①お客様が喜ばれる商品・サービスを提供して社会に貢献する会社
②働く人が幸せな会社
③高収益の会社(対付加価値営業利益率20%)
このような「良い会社」となることは一朝一夕でできることではありません。5年後、10年後のお客様における「良い会社」の具体像を描いた上で(=ビジョン)、そこに向けて必要なアクションや必要な資源を特定する必要があります。そのような「良い会社」に向けての道のりを経営計画書の中で明文化、明確化していきます。
弊社小宮はよく「散歩のついでに富士山には登れない」とセミナー等でお伝えしていますが、まさに経営計画書は富士山がどこにあり、富士山に辿り着く為の道筋を明確にするものなのです。
- 経営計画書の共有を通して、経営の方向性が「意味」ではなく「意識」として従業員と共有される。
経営計画書に書かれている目指す姿とか、その為に必要なアクションは、字面を読んでいければ、その内容は理解できると思います。しかし、経営者の想いや考えも伝える事により、字面だけでは伝わらない本質を伝えることができます。
- 経営計画書の実践を通して、「良い会社」となるとともに、経営者人材が育成される
これは非常に大事なポイントだと私は考えています。

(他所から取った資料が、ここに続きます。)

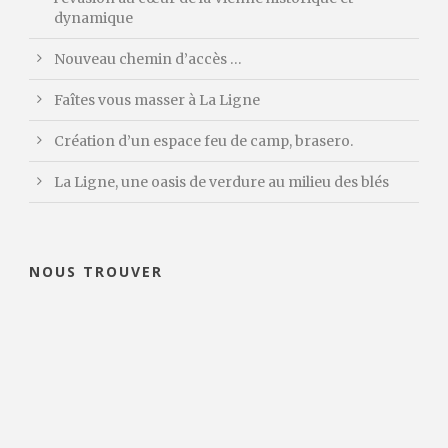
dynamique
Nouveau chemin d’accès …
Faîtes vous masser à La Ligne
Création d’un espace feu de camp, brasero.
La Ligne, une oasis de verdure au milieu des blés
NOUS TROUVER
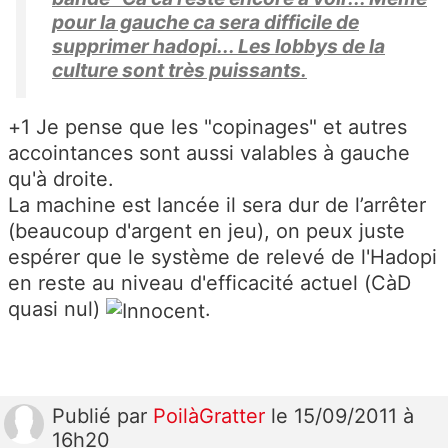
pour la gauche ca sera difficile de
supprimer hadopi... Les lobbys de la
culture sont très puissants.
+1 Je pense que les "copinages" et autres
accointances sont aussi valables à gauche
qu'à droite.
La machine est lancée il sera dur de l’arrêter
(beaucoup d'argent en jeu), on peux juste
espérer que le système de relevé de l'Hadopi
en reste au niveau d'efficacité actuel (CàD
quasi nul)
.
Publié
par
PoilàGratter
le 15/09/2011 à
16h20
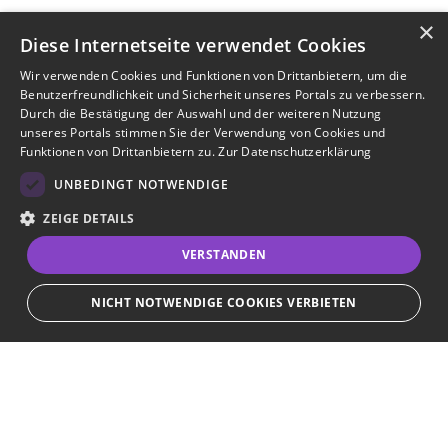
×
Diese Internetseite verwendet Cookies
Wir verwenden Cookies und Funktionen von Drittanbietern, um die
Benutzerfreundlichkeit und Sicherheit unseres Portals zu verbessern.
Durch die Bestätigung der Auswahl und der weiteren Nutzung
unseres Portals stimmen Sie der Verwendung von Cookies und
Funktionen von Drittanbietern zu.
Zur Datenschutzerklärung
UNBEDINGT NOTWENDIGE
ZEIGE DETAILS
VERSTANDEN
NICHT NOTWENDIGE COOKIES VERBIETEN
JETZT BEWERBEN
teilen
Unbedingt notwendige
Bewerbersuche leicht gemacht
Streng notwendige Cookies ermöglichen die Kernfunktionen der Website
wie Benutzeranmeldung und Kontoverwaltung. Die Website kann ohne die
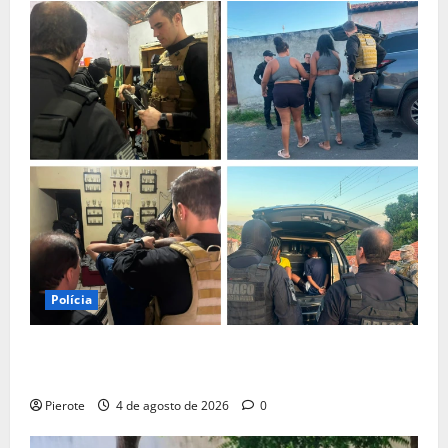
Polícia
URGENTE: Operação desarticula facção responsável
por ‘tribunais do crime’ em Teresina
Pierote
4 de agosto de 2026
0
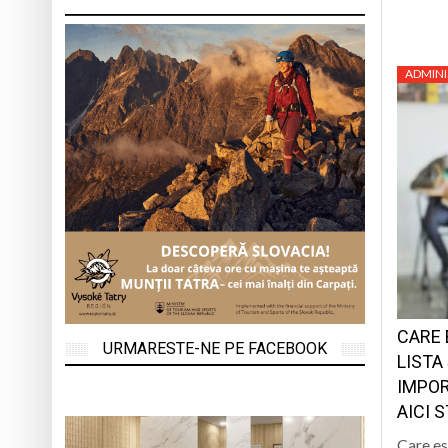
ADMINI
CARE 
URMARESTE-NE PE FACEBOOK
LISTA
IMPOR
AICI 
Care es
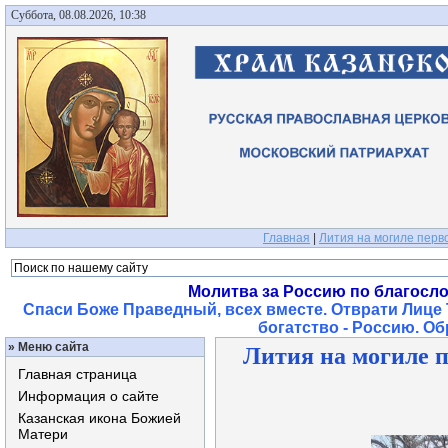
Суббота, 08.08.2026, 10:38
Главная
|
Лития на могиле перв
Молитва за Россию по благосл
Спаси Боже Праведный, всех вместе. Отврати Лице 
богатство - Россию. О
»
Меню сайта
Лития на могиле 
Главная страница
Информация о сайте
Казанская икона Божией
Матери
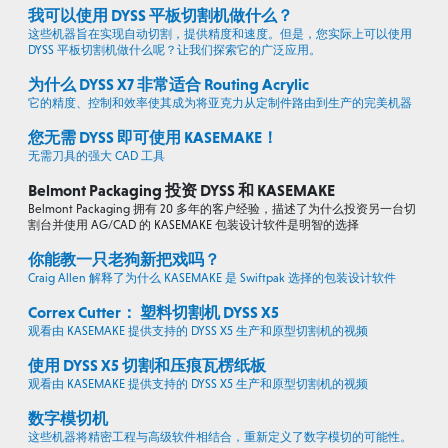
我可以使用 DYSS 平板切割机做什么？
这些机器旨在实现自动切割，提供精度和速度。但是，您实际上可以使用
DYSS 平板切割机做什么呢？让我们探索它的广泛应用。
为什么 DYSS X7 非常适合 Routing Acrylic
它的精度、控制和效率使其成为将亚克力从定制件路由到生产的完美机器
您无需 DYSS 即可使用 KASEMAKE！
无需刀具的强大 CAD 工具
Belmont Packaging 投资 DYSS 和 KASEMAKE
Belmont Packaging 拥有 20 多年的客户经验，描述了为什么投资另一台切
割台并使用 AG/CAD 的 KASEMAKE 包装设计软件是明智的选择
你能教一只老狗新把戏吗？
Craig Allen 解释了为什么 KASEMAKE 是 Swiftpak 选择的包装设计软件
Correx Cutter： 塑料切割机 DYSS X5
观看由 KASEMAKE 提供支持的 DYSS X5 生产和原型切割机的视频
使用 DYSS X5 切割和压痕瓦楞纸板
观看由 KASEMAKE 提供支持的 DYSS X5 生产和原型切割机的视频
数字模切机
这些机器将精密工程与高级软件相结合，重新定义了数字模切的可能性。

次世代の経営者として期待される人材が、将来の会社の姿をデザインし、そこに向けて必要なアクションプランを描き、その描いたものを実践し、修正を加えていく(まさにPDCAです)。こうした循環がないまま、通常の管理業務のみを担った人材が経営者になった場合、会社の方向付けや実践ができず、成り行きに任せるリスクが高いです。
私が過去担当した事業再生計画においても、お客様側で再生計画に携わった人材が経営者人材に成長したケースがございます。次世代人材が経営計画書に関わる事は非常に重要です。
(目次・構成)
経営計画書の目次について見ていきたいと思います。
以下が、当社が経営計画書策定をご支援させて頂く際に想定している目次と主要コンテンツになります。
- 経営に対する思い
- 経営者個人の経営に対する思い、経営計画に対する考え方
- 経営理念
- ミッション:会社の使命や存在意義
- ビジョン:10年後を見据えた、あるべき姿や将来像
- ウェイ:行動規範
- 長期事業構想
- 外部環境分析:機会・脅威の明確化
- 内部環境分析:強み・弱みの明確化
- QPS
- アクションプラン(マーケティング)
- マーケティング(イノベーション)
- 財務三表計画
- 前期の振返り
- 前期の経営計画と実績の対比。振返りを踏まえた経営者の感謝、想いと経営状況に対する見解等
- 今期の重点課題と目標
- 三ヶ年QPS
- 「良い仕事」の具体化
- 事業目標(PL数値、KPI)
- 重点的取組み課題
- 実行体制
- 組織図、役割分担
- PDCAサイクル、会議体等の明確化
- 個別経営方針
- ウェイの具体化
上記の目次を構成図で描くと以下のようになります。
私はここで特に強調したいポイントは以下のような事になります。
■ミッションからビジョンに落し込み、ビジョンは10年後を見据えて設定する
会社の存在意義=ミッションを明確化してから、将来の目指すべき姿=ビジョンを設定します。ビジョンがミッションに反するものであってはいけないからです。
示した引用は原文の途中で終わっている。